From the Sylvia Park website promotion, happy shoppers and bargain hunters


Shopping, Australia and Sex


Shop until you drop


A new shopping mall opened in Mount Wellington in Auckland today. Called Sylvia Park today's opening is the first phase of a projected 8.4 hectare development. Among stores opening today was the latest "The Warehouse" branch, which is now diversifying into food, pharmaceuticals and wine and spirits. Three hundred cut price TVs went within an hour of the store opening. The numbers crowding to visit the shopping mall clogged up the car parks, the approach roads and even the motorway from Auckland, which developed a 3 km tailback.

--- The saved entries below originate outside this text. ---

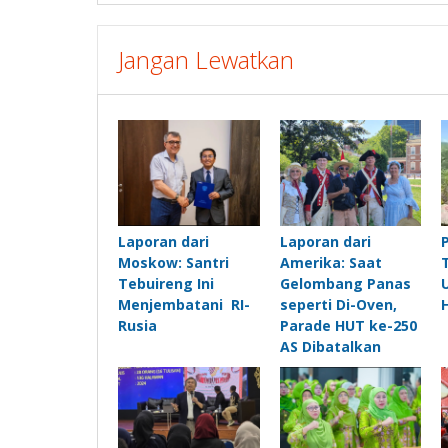
Jangan Lewatkan
Laporan dari
Laporan dari
Moskow: Santri
Amerika: Saat
Tebuireng Ini
Gelombang Panas
Menjembatani RI-
seperti Di-Oven,
Rusia
Parade HUT ke-250
AS Dibatalkan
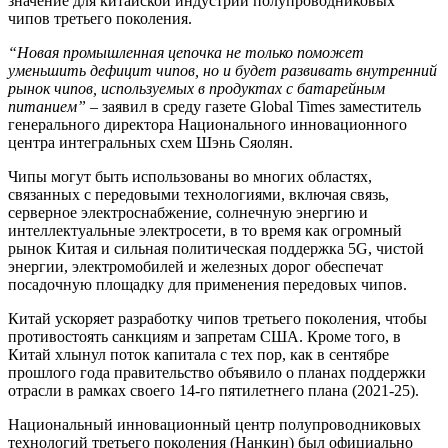
значение для китайской индустрии полупроводниковых
чипов третьего поколения.
“Новая промышленная цепочка не только поможет
уменьшить дефицит чипов, но и будет развивать внутренний
рынок чипов, используемых в продуктах с батарейным
питанием”
– заявил в среду газете Global Times заместитель
генерального директора Национального инновационного
центра интегральных схем Шэнь Сяолян.
Чипы могут быть использованы во многих областях,
связанных с передовыми технологиями, включая связь,
серверное электроснабжение, солнечную энергию и
интеллектуальные электросети, в то время как огромный
рынок Китая и сильная политическая поддержка 5G, чистой
энергии, электромобилей и железных дорог обеспечат
посадочную площадку для применения передовых чипов.
Китай ускоряет разработку чипов третьего поколения, чтобы
противостоять санкциям и запретам США. Кроме того, в
Китай хлынул поток капитала с тех пор, как в сентябре
прошлого года правительство объявило о планах поддержки
отрасли в рамках своего 14-го пятилетнего плана (2021-25).
Национальный инновационный центр полупроводниковых
технологий третьего поколения (Нанкин) был официально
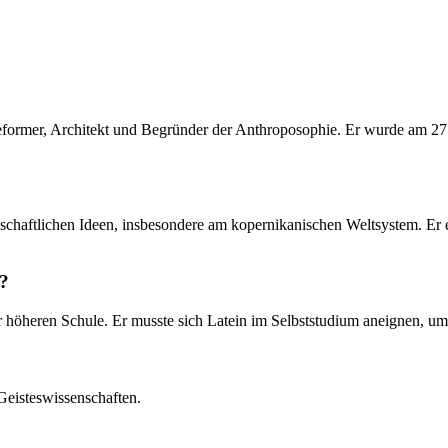
lreformer, Architekt und Begründer der Anthroposophie. Er wurde am 27
enschaftlichen Ideen, insbesondere am kopernikanischen Weltsystem. Er 
d?
ner höheren Schule. Er musste sich Latein im Selbststudium aneignen, 
Geisteswissenschaften.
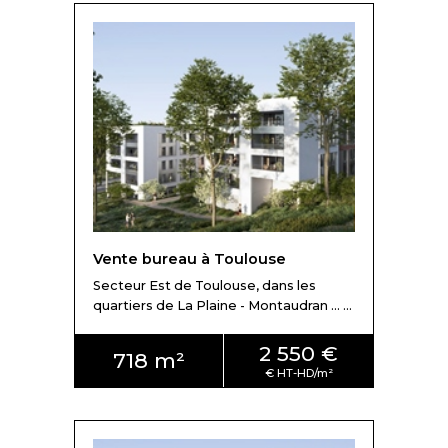
Vente bureau à Toulouse
Secteur Est de Toulouse, dans les
quartiers de La Plaine - Montaudran ... ...
2 550 €
718 m²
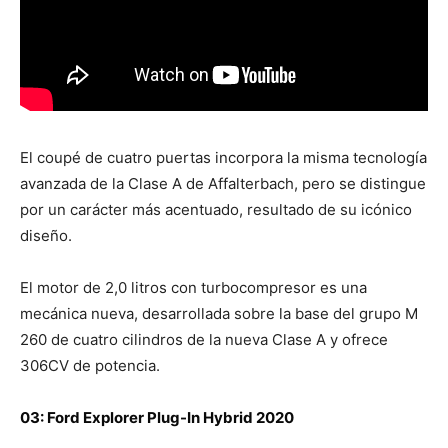
El coupé de cuatro puertas incorpora la misma tecnología
avanzada de la Clase A de Affalterbach, pero se distingue
por un carácter más acentuado, resultado de su icónico
diseño.
El motor de 2,0 litros con turbocompresor es una
mecánica nueva, desarrollada sobre la base del grupo M
260 de cuatro cilindros de la nueva Clase A y ofrece
306CV de potencia.
03: Ford Explorer Plug-In Hybrid 2020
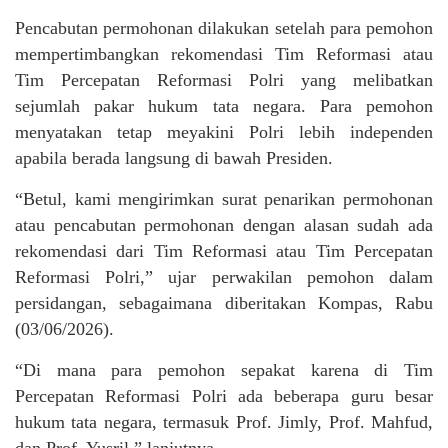
Pencabutan permohonan dilakukan setelah para pemohon
mempertimbangkan rekomendasi Tim Reformasi atau
Tim Percepatan Reformasi Polri yang melibatkan
sejumlah pakar hukum tata negara. Para pemohon
menyatakan tetap meyakini Polri lebih independen
apabila berada langsung di bawah Presiden.
“Betul, kami mengirimkan surat penarikan permohonan
atau pencabutan permohonan dengan alasan sudah ada
rekomendasi dari Tim Reformasi atau Tim Percepatan
Reformasi Polri,” ujar perwakilan pemohon dalam
persidangan, sebagaimana diberitakan Kompas, Rabu
(03/06/2026).
“Di mana para pemohon sepakat karena di Tim
Percepatan Reformasi Polri ada beberapa guru besar
hukum tata negara, termasuk Prof. Jimly, Prof. Mahfud,
dan Prof. Yusril,” lanjutnya.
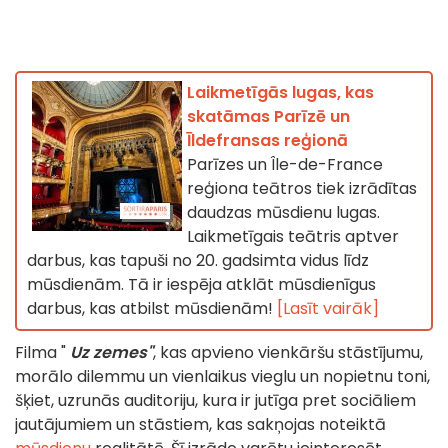
Laikmetīgās lugas, kas
skatāmas Parīzē un
Īldefransas reģionā
Parīzes un Île-de-France
reģiona teātros tiek izrādītas
daudzas mūsdienu lugas.
Laikmetīgais teātris aptver
darbus, kas tapuši no 20. gadsimta vidus līdz
mūsdienām. Tā ir iespēja atklāt mūsdienīgus
darbus, kas atbilst mūsdienām!
[Lasīt vairāk]
Filma "
Uz zemes"
, kas apvieno vienkāršu stāstījumu,
morālo dilemmu un vienlaikus vieglu un nopietnu toni,
šķiet, uzrunās auditoriju, kura ir jutīga pret sociāliem
jautājumiem un stāstiem, kas sakņojas noteiktā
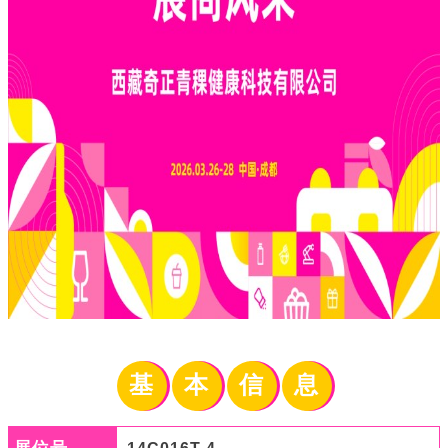
基
本
信
息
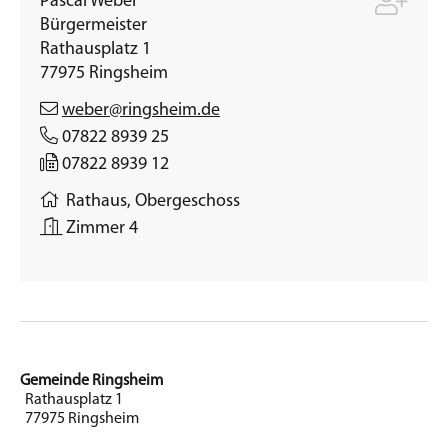
Pascal
Weber
Bürgermeister
Rathausplatz 1
77975
Ringsheim
weber@ringsheim.de
07822 8939 25
07822 8939 12
Rathaus, Obergeschoss
Zimmer 4
Gemeinde Ringsheim
Rathausplatz 1
77975 Ringsheim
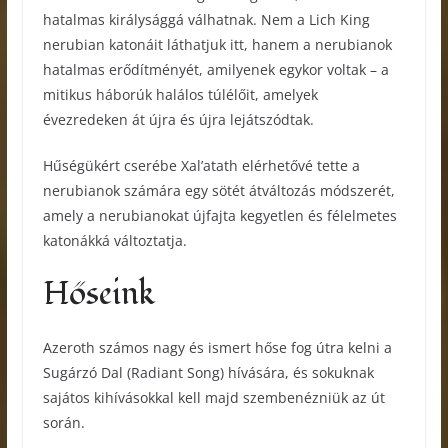
hatalmas királysággá válhatnak. Nem a Lich King
nerubian katonáit láthatjuk itt, hanem a nerubianok
hatalmas erődítményét, amilyenek egykor voltak – a
mitikus háborúk halálos túlélőit, amelyek
évezredeken át újra és újra lejátszódtak.
Hűségükért cserébe Xal’atath elérhetővé tette a
nerubianok számára egy sötét átváltozás módszerét,
amely a nerubianokat újfajta kegyetlen és félelmetes
katonákká változtatja.
Hőseink
Azeroth számos nagy és ismert hőse fog útra kelni a
Sugárzó Dal (Radiant Song) hívására, és sokuknak
sajátos kihívásokkal kell majd szembenézniük az út
során.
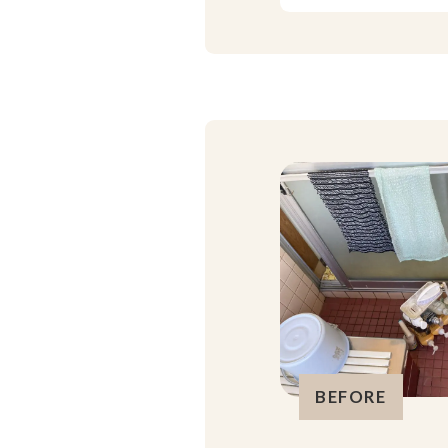
BEFORE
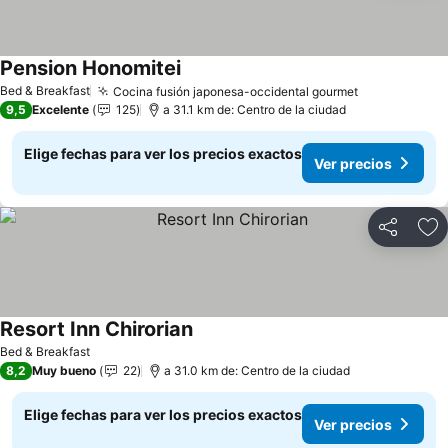
Pension Honomitei
Ver precios
Bed & Breakfast
Cocina fusión japonesa-occidental gourmet
Ver precios
9,5
Excelente
125
a 31.1 km de: Centro de la ciudad
Elige fechas para ver los precios exactos
Ver precios
Compartir
Ag
Resort Inn Chirorian
Ver precios
Bed & Breakfast
8,2
Muy bueno
22
a 31.0 km de: Centro de la ciudad
Elige fechas para ver los precios exactos
Ver precios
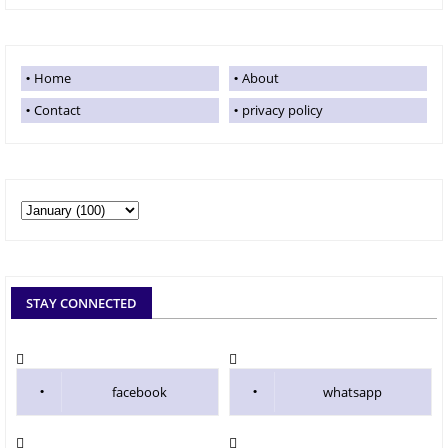
Home
About
Contact
privacy policy
STAY CONNECTED
facebook
whatsapp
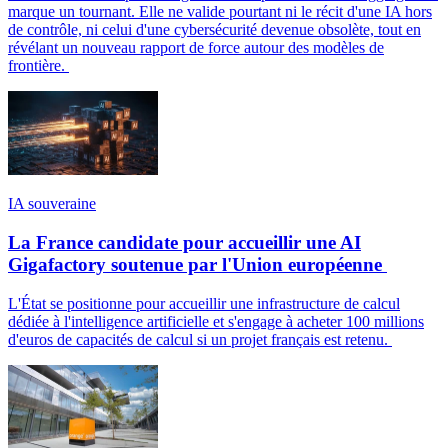
marque un tournant. Elle ne valide pourtant ni le récit d'une IA hors
de contrôle, ni celui d'une cybersécurité devenue obsolète, tout en
révélant un nouveau rapport de force autour des modèles de
frontière.
IA souveraine
La France candidate pour accueillir une AI
Gigafactory soutenue par l'Union européenne
L'État se positionne pour accueillir une infrastructure de calcul
dédiée à l'intelligence artificielle et s'engage à acheter 100 millions
d'euros de capacités de calcul si un projet français est retenu.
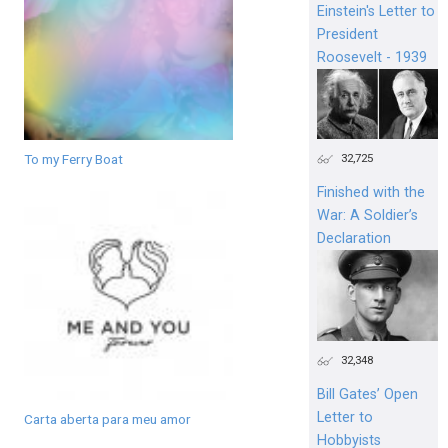
Einstein's Letter to
President
Roosevelt - 1939
To my Ferry Boat
32,725
Finished with the
War: A Soldier’s
Declaration
32,348
Bill Gates’ Open
Letter to
Carta aberta para meu amor
Hobbyists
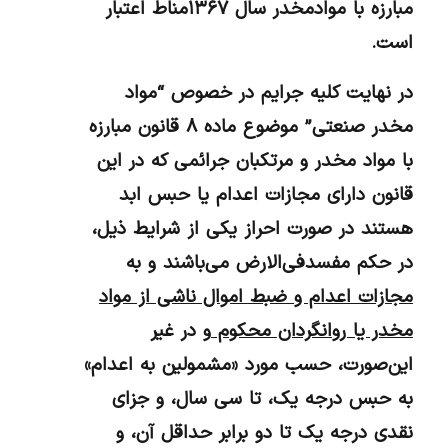
مبارزه با موادمخدر سال ۱۳۶۷مناط اعتبار
است.
در نهایت کلیه جرایم در خصوص “مواد
مخدر صنعتی” موضوع ماده ۸ قانون مبارزه
با مواد مخدر و مرتکبان جرائمی که در این
قانون دارای مجازات اعدام یا حبس ابد
هستند در صورت احراز یکی از شرایط ذیل،
در حکم مفسد‌فی‌الارض می‌باشند و به
مجازات اعدام و ضبط اموال ناشی از مواد
مخدر یا روانگردان محکوم
و در غیر
این‌صورت، حسب مورد «مشمولین به اعدام»
به حبس درجه یک، تا سی سال، و جزای
نقدی درجه یک تا دو برابر حداقل آن، و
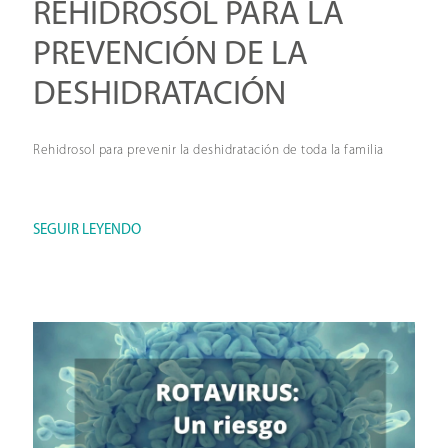
REHIDROSOL PARA LA
PREVENCIÓN DE LA
DESHIDRATACIÓN
Rehidrosol para prevenir la deshidratación de toda la familia
SEGUIR LEYENDO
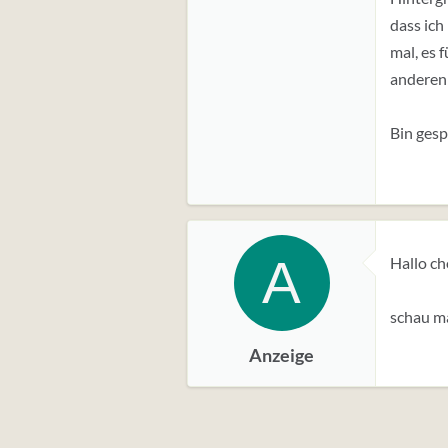
dass ich
mal, es 
anderen
Bin ges
A
Hallo ch
schau ma
Anzeige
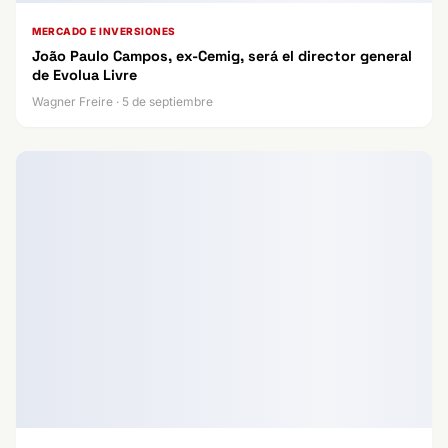
MERCADO E INVERSIONES
João Paulo Campos, ex-Cemig, será el director general
de Evolua Livre
Wagner Freire · 5 de septiembre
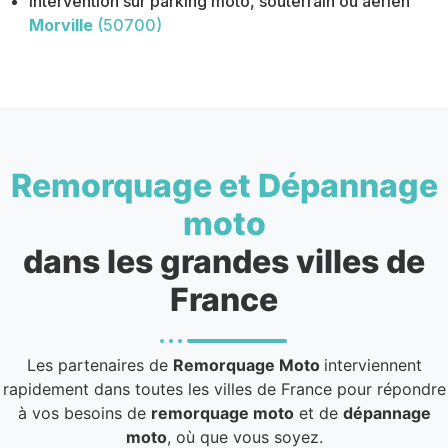
Intervention sur parking moto, souterrain ou aérien
Morville
(50700)
Remorquage et Dépannage
moto
dans les grandes villes de
France
Les partenaires de
Remorquage Moto
interviennent
rapidement dans toutes les villes de France pour répondre
à vos besoins de
remorquage moto
et de
dépannage
moto
, où que vous soyez.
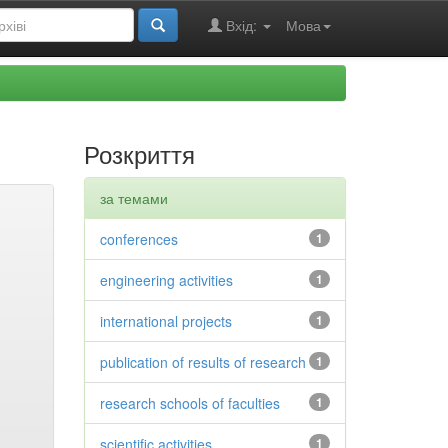
Вхід:
Мова
Розкриття
за темами
conferences
1
engineering activities
1
international projects
1
publication of results of research
1
research schools of faculties
1
scientific activities
1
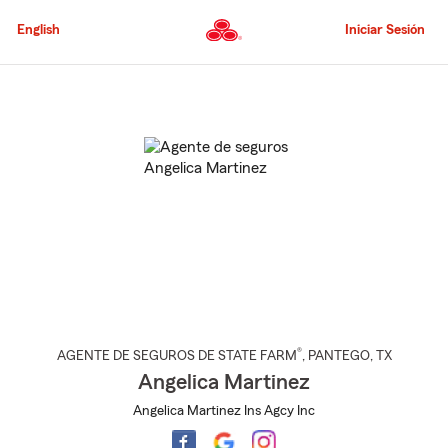
Pasar
al
English
Iniciar Sesión
contenido
principal
Comienzo
del
contenido
principal
®
AGENTE DE SEGUROS DE STATE FARM
,
PANTEGO
, TX
Angelica Martinez
Angelica Martinez Ins Agcy Inc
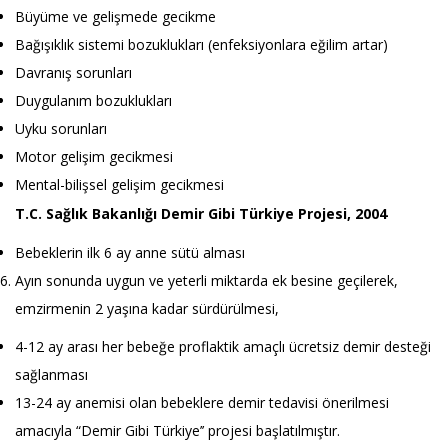
Büyüme ve gelişmede gecikme
Bağışıklık sistemi bozuklukları (enfeksiyonlara eğilim artar)
Davranış sorunları
Duygulanım bozuklukları
Uyku sorunları
Motor gelişim gecikmesi
Mental-bilişsel gelişim gecikmesi
T.C. Sağlık Bakanlığı Demir Gibi Türkiye Projesi, 2004
Bebeklerin ilk 6 ay anne sütü alması
Ayın sonunda uygun ve yeterli miktarda ek besine geçilerek,
emzirmenin 2 yaşına kadar sürdürülmesi,
4-12 ay arası her bebeğe proflaktik amaçlı ücretsiz demir desteği
sağlanması
13-24 ay anemisi olan bebeklere demir tedavisi önerilmesi
amacıyla “Demir Gibi Türkiye’’ projesi başlatılmıştır.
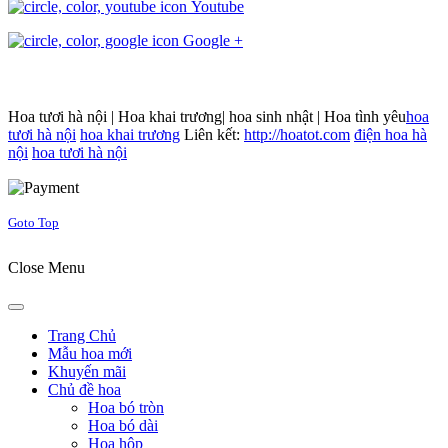
Youtube
Google +
Hoa tươi hà nội | Hoa khai trương| hoa sinh nhật | Hoa tình yêu
hoa
tươi hà nội
hoa khai trương
Liên kết:
http://hoatot.com
điện hoa hà
nội
hoa tươi hà nội
Joomla! 3 Templates
Goto Top
Close Menu
Trang Chủ
Mẫu hoa mới
Khuyến mãi
Chủ đề hoa
Hoa bó tròn
Hoa bó dài
Hoa hộp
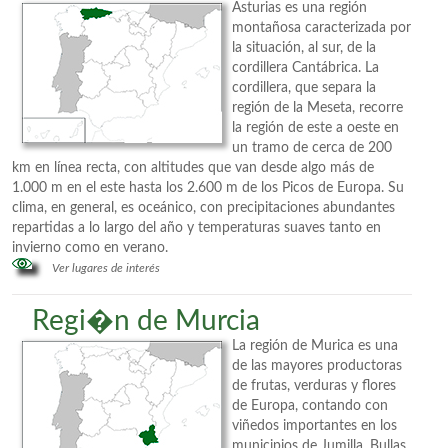
Asturias es una región
montañosa caracterizada por
la situación, al sur, de la
cordillera Cantábrica. La
cordillera, que separa la
región de la Meseta, recorre
la región de este a oeste en
un tramo de cerca de 200
km en línea recta, con altitudes que van desde algo más de
1.000 m en el este hasta los 2.600 m de los Picos de Europa. Su
clima, en general, es oceánico, con precipitaciones abundantes
repartidas a lo largo del año y temperaturas suaves tanto en
invierno como en verano.
Ver lugares de interés
Regi�n de Murcia
La región de Murica es una
de las mayores productoras
de frutas, verduras y flores
de Europa, contando con
viñedos importantes en los
municipios de Jumilla, Bullas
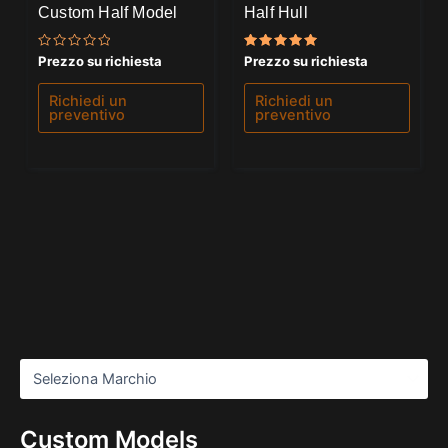
Custom Half Model
Half Hull
Valutato
Valutato
Prezzo su richiesta
Prezzo su richiesta
0
5.00
su
su 5
5
Richiedi un
Richiedi un
preventivo
preventivo
Custom Models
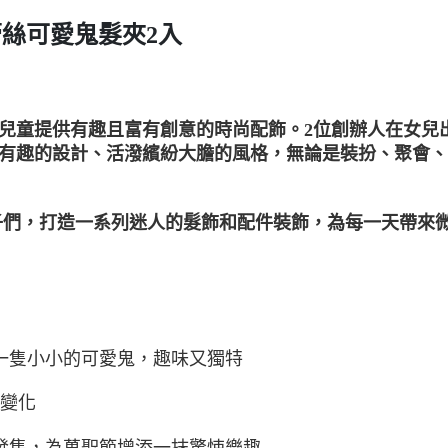
蕾絲可愛鬼髮夾2入
立，專門為兒童提供有趣且富有創意的時尚配飾。2位創辦人在
亮俏皮有趣的設計、活潑繽紛大膽的風格，無論是裝扮、聚會、玩耍
造力的孩子們，打造一系列迷人的髮飾和配件裝飾，為每一天帶
一隻小小的可愛鬼，趣味又獨特
變化
發售，為萬聖節增添一抹驚悚樂趣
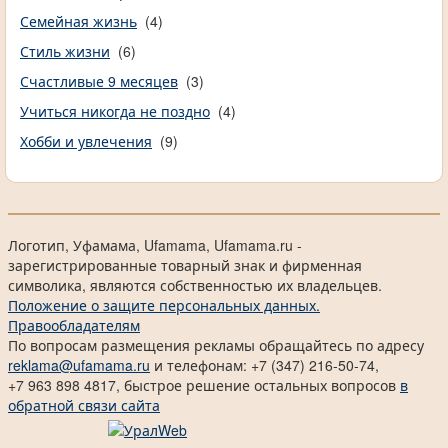
Семейная жизнь
(4)
Стиль жизни
(6)
Счастливые 9 месяцев
(3)
Учиться никогда не поздно
(4)
Хобби и увлечения
(9)
Логотип, Уфамама, Ufamama, Ufamama.ru -
зарегистрированные товарный знак и фирменная
символика, являются собственностью их владельцев.
Положение о защите персональных данных.
Правообладателям
По вопросам размещения рекламы обращайтесь по адресу
reklama@ufamama.ru
и телефонам: +7 (347) 216-50-74,
+7 963 898 4817, быстрое решение остальных вопросов
в
обратной связи сайта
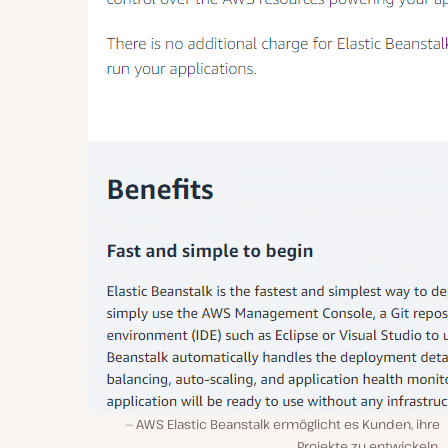
AWS Elastic Beanstalk ermöglicht es Kunden, ihre
Projekte zu entwickeln.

Sylvia parkAn item on John Campbells TV3 programme tonight touched on this new facility for Aucklanders. Like every mall around the world, apparently, it is designed according to certain well established principles. First, there is a kind of axis along the site, with the major shops at each end. This ensures that the consumers have to walk by all the other shops to get from one major shop to the other. The big shops pay relatively less rent, they attract the shoppers, the smaller shops with the passing traffic, pay proportionately much more rent. When you shop in a mall, it isn't unusual to feel some slight confusion as to where you are - this again is deliberate, it induces a feeling of detachment, in which you stay longer and spend more. There are no clocks anywhere, so you don't realise how long you've been there. The escalators always move slowly, so you have longer to look around at the shop fronts. Malls almost always are completely enclosed, some natural light might make it through a glass roof, but generally the mall is lighted brightly and artificially, again this makes it harder to judge the passage of time and makes the shops fronts and the displays more attractive.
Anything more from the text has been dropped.